Think Tank: Why Tech Offerings for Luxury Brands Are a Problem — and How to Fix It

As recently as 2015, 40 percent of luxury brands didn’t sell their goods online. Two years later that number is dropping at a precipitous rate as even the staunchest holdouts begin to see the opportunity they’ve been missing for upward of a decade.

Now, as that 40 percent of the high-end market starts to play catch up, the luxury e-commerce space is approaching an inflection point. These digital newcomers will need to build an online sales presence from scratch, and they’ll have a lot more to think about than just taking payments and displaying product photography. They have years of history and heritage to preserve and promote, an exacting client base that’s used to being catered to, and not least of all, a price point that demands an elevated user experience.

But, with challenges come opportunities. These brands are entering into an unimaginative luxury marketplace that is largely failing to offer customers an e-commerce experience as unique and special as the products they’re offering. That means there are rewards for the taking if these newcomers are brave enough to break the mold and begin to innovate on the luxury e-commerce experience.

So how can these new entries begin to infuse fresh ideas and approaches into what has become a sea of sameness? And how can the digital old guard better leverage technology to make shopping online as elegant and individualized as shopping in a luxury retail store?

To convince consumers to spend luxury prices for items they likely haven’t touched or seen in real life, all of these brands need to blend content, data-driven personalization and perfectly seamless transactions. Their customers need to feel pampered and special. It has to be better than any other e-commerce experience.

To get there, they’ll need to shift away from the same tired tricks — using buzz generating fashion ”events” and gimmicky collections to grab attention for themselves, over-reliance on collaborations, celebrities, socialites and bloggers, and instead invest in the less glamorous endeavor of building powerful, flexible, data-driven technology platforms they can use to focus on the customer and bring them an experience far beyond your run-of-the-mill e-commerce transaction.

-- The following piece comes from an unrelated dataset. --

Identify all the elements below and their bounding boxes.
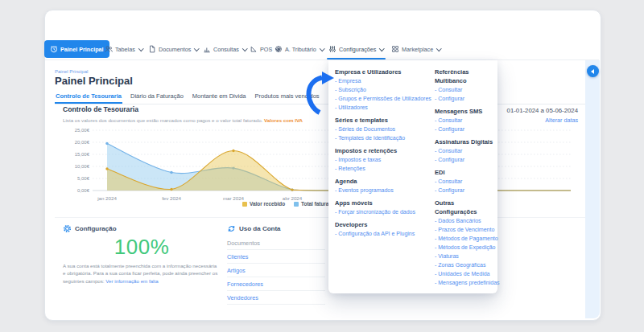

In recent years, luxury brands have been asking the wrong questions. It’s not about how to make people pay attention to you, it’s about drilling down and asking what kinds of experiences luxury consumers want. How do they want to shop for things? What can we bring them through a mix of digital and physical encounters that will make them truly happy and inspired?

Getting to those answers isn’t as simple as just asking the customer what could make their experience better. After all, it’s not up to the consumer to innovate for a brand. In the famous words of Henry Ford, “If I had asked people what they wanted, they would have said faster horses.”

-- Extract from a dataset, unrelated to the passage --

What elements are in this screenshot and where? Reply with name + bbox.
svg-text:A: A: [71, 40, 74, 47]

It’s up to the brand to collect the right data, and interpret what it’s telling them in new and innovative ways. And if the results don’t align with the uniform experience most luxury brands are offering online, they need to be brave enough to take down their old systems and do the hard work of coming up with a better way on their own.

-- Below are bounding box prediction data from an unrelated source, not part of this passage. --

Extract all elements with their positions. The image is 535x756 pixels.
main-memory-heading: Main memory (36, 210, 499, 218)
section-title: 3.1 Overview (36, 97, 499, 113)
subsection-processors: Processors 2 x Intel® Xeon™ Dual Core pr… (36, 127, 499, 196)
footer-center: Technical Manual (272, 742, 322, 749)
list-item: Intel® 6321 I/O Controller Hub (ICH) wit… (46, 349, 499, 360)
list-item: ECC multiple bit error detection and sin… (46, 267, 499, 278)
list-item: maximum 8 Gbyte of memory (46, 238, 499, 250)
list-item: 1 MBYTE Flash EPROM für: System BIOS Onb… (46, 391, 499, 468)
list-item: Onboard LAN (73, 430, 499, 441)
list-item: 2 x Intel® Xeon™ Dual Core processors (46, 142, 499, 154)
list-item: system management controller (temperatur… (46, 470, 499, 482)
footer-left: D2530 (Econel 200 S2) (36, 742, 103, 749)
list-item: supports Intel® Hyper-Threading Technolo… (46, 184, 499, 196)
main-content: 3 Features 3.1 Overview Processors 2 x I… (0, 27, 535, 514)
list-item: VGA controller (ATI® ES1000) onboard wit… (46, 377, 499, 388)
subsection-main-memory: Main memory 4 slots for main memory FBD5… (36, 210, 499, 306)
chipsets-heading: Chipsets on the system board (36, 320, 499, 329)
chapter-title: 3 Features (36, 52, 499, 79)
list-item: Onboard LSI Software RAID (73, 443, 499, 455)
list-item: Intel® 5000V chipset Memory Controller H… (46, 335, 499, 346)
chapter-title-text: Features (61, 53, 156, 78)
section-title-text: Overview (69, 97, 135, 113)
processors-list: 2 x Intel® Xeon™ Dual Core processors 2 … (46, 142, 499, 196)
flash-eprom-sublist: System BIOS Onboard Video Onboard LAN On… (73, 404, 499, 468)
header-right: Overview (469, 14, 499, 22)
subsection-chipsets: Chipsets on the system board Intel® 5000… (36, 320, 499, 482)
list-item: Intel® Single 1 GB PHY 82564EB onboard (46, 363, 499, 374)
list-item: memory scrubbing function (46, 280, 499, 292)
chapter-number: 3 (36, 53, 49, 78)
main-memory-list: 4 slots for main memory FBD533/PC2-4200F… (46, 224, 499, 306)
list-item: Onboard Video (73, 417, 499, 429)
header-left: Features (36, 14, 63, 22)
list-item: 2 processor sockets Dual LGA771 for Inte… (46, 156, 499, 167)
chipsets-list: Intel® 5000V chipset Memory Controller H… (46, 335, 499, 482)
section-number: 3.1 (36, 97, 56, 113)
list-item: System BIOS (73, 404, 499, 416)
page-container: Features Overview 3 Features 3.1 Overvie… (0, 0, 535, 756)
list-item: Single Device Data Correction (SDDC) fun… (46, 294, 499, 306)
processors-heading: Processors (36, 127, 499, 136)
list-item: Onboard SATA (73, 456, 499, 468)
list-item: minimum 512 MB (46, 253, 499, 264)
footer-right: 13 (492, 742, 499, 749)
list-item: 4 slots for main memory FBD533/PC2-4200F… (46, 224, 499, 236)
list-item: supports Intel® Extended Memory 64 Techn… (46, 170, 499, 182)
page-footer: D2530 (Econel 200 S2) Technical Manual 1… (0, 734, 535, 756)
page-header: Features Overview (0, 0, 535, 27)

It also means knocking down silos within a business, and building truly cohesive teams that work in service to the consumer. The retail teams, both digital and physical, need to know exactly what the social and marketing teams are doing in real-time. Luxury brands are built on story and heart just as much as they do a superior product. In the digital era, every part of a company needs to be able to carry forward that story as it’s being told in public, in real-time, whether it’s a new product that’s being showcased on social media, or a lofty, emotional new ad campaign. This is the only way to meet the expectations of the customer that’s reacting to it.

Brands need a unified mind-set to pull this off, and a suite of modern systems to drive them forward. Relying on outdated data or communicating through legacy systems is no way to operate when the competition is coming online for the first time with the most up-to-date tools available. One out-of-date system can torpedo even the best-intentioned omnichannel strategy, and ruin a brand’s chances at presenting a seamless, unified experience to consumers. From top to bottom — IT to marketing to retail to training and customer service — data and information must flow smoothly, and so must the mentality that we’re all in it together, with one consumer-oriented goal.

Passion and craft are what made the best luxury brands successful, and keeps them going, sometimes hundreds of years after they started. Luxury goods are what you get when people work that much harder to create something. They’re the product of exacting standards, true care, hard work and the desire to create something that surpasses every other version. There’s no reason luxury houses can’t apply those same, long-standing principles to the technology that now must drive their brands. They just need to be brave enough to stand up and do so.

Tony King is founder and chief executive officer at King & Partners.